I have a Sony Digital Handycam DCR-TRV14SE PAL camcorder. Tries to connect it to my laptop. My laptop is HP Notebook G5010EM wiht Vista. Wasnt as easy as I thought.....

Firewire connection should work. But dont have a wirewire in the laptop. After some research online I found that I could get a PCI firewire card. But.....I dont have a card slot in my laptop. My question is how can I get a firewire connection in my laptop?
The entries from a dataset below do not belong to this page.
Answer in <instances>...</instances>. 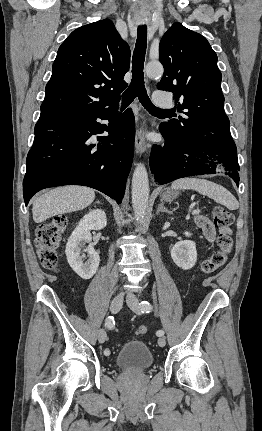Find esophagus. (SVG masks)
I'll return each mask as SVG.
<instances>
[{"mask_svg":"<svg viewBox=\"0 0 262 431\" xmlns=\"http://www.w3.org/2000/svg\"><path fill=\"white\" fill-rule=\"evenodd\" d=\"M148 148V143L145 139L144 130L142 127L137 126L135 132V149L137 153L143 154Z\"/></svg>","mask_w":262,"mask_h":431,"instance_id":"1","label":"esophagus"}]
</instances>
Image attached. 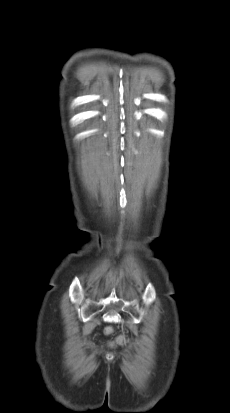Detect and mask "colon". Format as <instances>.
Instances as JSON below:
<instances>
[{
	"label": "colon",
	"instance_id": "5ec220e1",
	"mask_svg": "<svg viewBox=\"0 0 230 413\" xmlns=\"http://www.w3.org/2000/svg\"><path fill=\"white\" fill-rule=\"evenodd\" d=\"M107 332H110V329H108ZM119 341H120V342H124V341H125L124 337H120V338H119Z\"/></svg>",
	"mask_w": 230,
	"mask_h": 413
}]
</instances>
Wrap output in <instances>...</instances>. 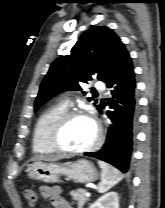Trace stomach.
Instances as JSON below:
<instances>
[{"label": "stomach", "instance_id": "1", "mask_svg": "<svg viewBox=\"0 0 165 208\" xmlns=\"http://www.w3.org/2000/svg\"><path fill=\"white\" fill-rule=\"evenodd\" d=\"M28 177L45 183H56L61 176H66L77 183H90L98 179L94 165L85 159L67 163L36 161L28 167Z\"/></svg>", "mask_w": 165, "mask_h": 208}]
</instances>
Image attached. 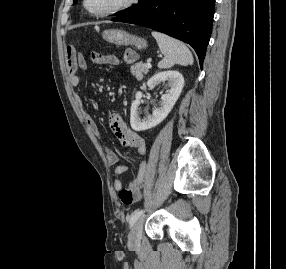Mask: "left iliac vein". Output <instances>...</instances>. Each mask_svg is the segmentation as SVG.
Returning <instances> with one entry per match:
<instances>
[{"label":"left iliac vein","mask_w":286,"mask_h":269,"mask_svg":"<svg viewBox=\"0 0 286 269\" xmlns=\"http://www.w3.org/2000/svg\"><path fill=\"white\" fill-rule=\"evenodd\" d=\"M143 221L139 219L132 227L129 233V245L137 246L140 244L142 238Z\"/></svg>","instance_id":"left-iliac-vein-1"}]
</instances>
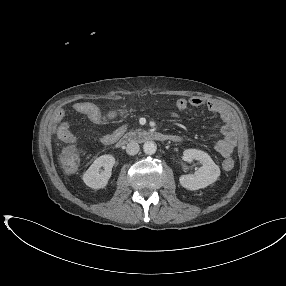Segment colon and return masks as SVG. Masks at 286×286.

Many thanks for your help!


----------



## etaf (Oct 2, 2003)

Looking at the product specs 
http://h10025.www1.hp.com/ewfrf/wc/document?docname=c01179523&lc=en&dlc=&cc=us&product=3466365&lang=

you can not add a firewire device onto that laptop

I dont think you can buy a USB <--> Firewire converter or cable .. 
there appears to have been some adapters in the past
http://www.cdw.com/shop/products/default.aspx?EDC=513590
but now discontinued

I have found this on a search
http://www.usbfirewire.com/Parts/rr-527950.html
BUT have no idea if it really works
This guy http://www.ocforums.com/archive/index.php/t-505994.html wasgoing to try it in 2007 but did not reply if worked or not


----------



## Ninns (Jan 11, 2009)

Wow etaf, that was quick! Many thanks for your reply. I'm very annoyed if cant connect the camcorder to laptop. Will carry on searching! Thanks again!!


----------



## roshamboe (Nov 29, 2008)

you can buy a card slot for your laptop too, i think it connects via usb


----------